**Data for review**
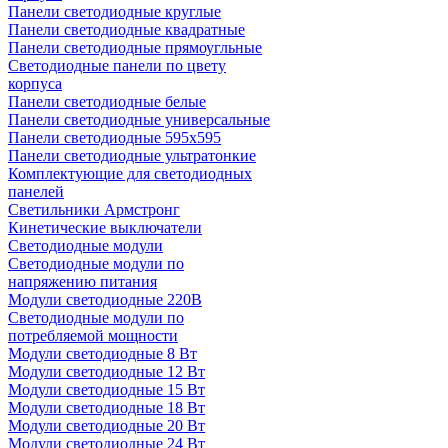
Панели светодиодные круглые
Панели светодиодные квадратные
Панели светодиодные прямоугльные
Светодиодные панели по цвету
корпуса
Панели светодиодные белые
Панели светодиодные универсальные
Панели светодиодные 595х595
Панели светодиодные ультратонкие
Комплектующие для светодиодных
панелей
Светильники Армстронг
Кинетические выключатели
Светодиодные модули
Светодиодные модули по
напряжению питания
Модули светодиодные 220В
Светодиодные модули по
потребляемой мощности
Модули светодиодные 8 Вт
Модули светодиодные 12 Вт
Модули светодиодные 15 Вт
Модули светодиодные 18 Вт
Модули светодиодные 20 Вт
Модули светодиодные 24 Вт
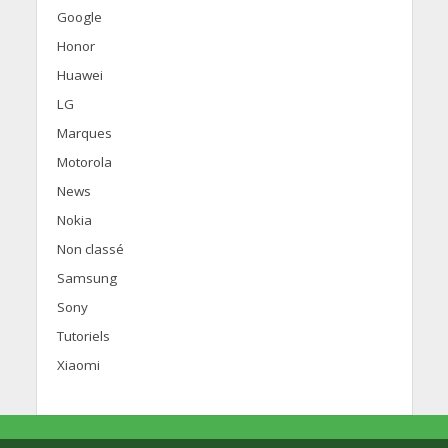
Google
Honor
Huawei
LG
Marques
Motorola
News
Nokia
Non classé
Samsung
Sony
Tutoriels
Xiaomi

**About this task**
An exact repetition of the listing is needed, with the pictures dropped.

**Task answer**
Панели светодиодные круглые
Панели светодиодные квадратные
Панели светодиодные прямоугльные
Светодиодные панели по цвету
корпуса
Панели светодиодные белые
Панели светодиодные универсальные
Панели светодиодные 595х595
Панели светодиодные ультратонкие
Комплектующие для светодиодных
панелей
Светильники Армстронг
Кинетические выключатели
Светодиодные модули
Светодиодные модули по
напряжению питания
Модули светодиодные 220В
Светодиодные модули по
потребляемой мощности
Модули светодиодные 8 Вт
Модули светодиодные 12 Вт
Модули светодиодные 15 Вт
Модули светодиодные 18 Вт
Модули светодиодные 20 Вт
Модули светодиодные 24 Вт
Google
Honor
Huawei
LG
Marques
Motorola
News
Nokia
Non classé
Samsung
Sony
Tutoriels
Xiaomi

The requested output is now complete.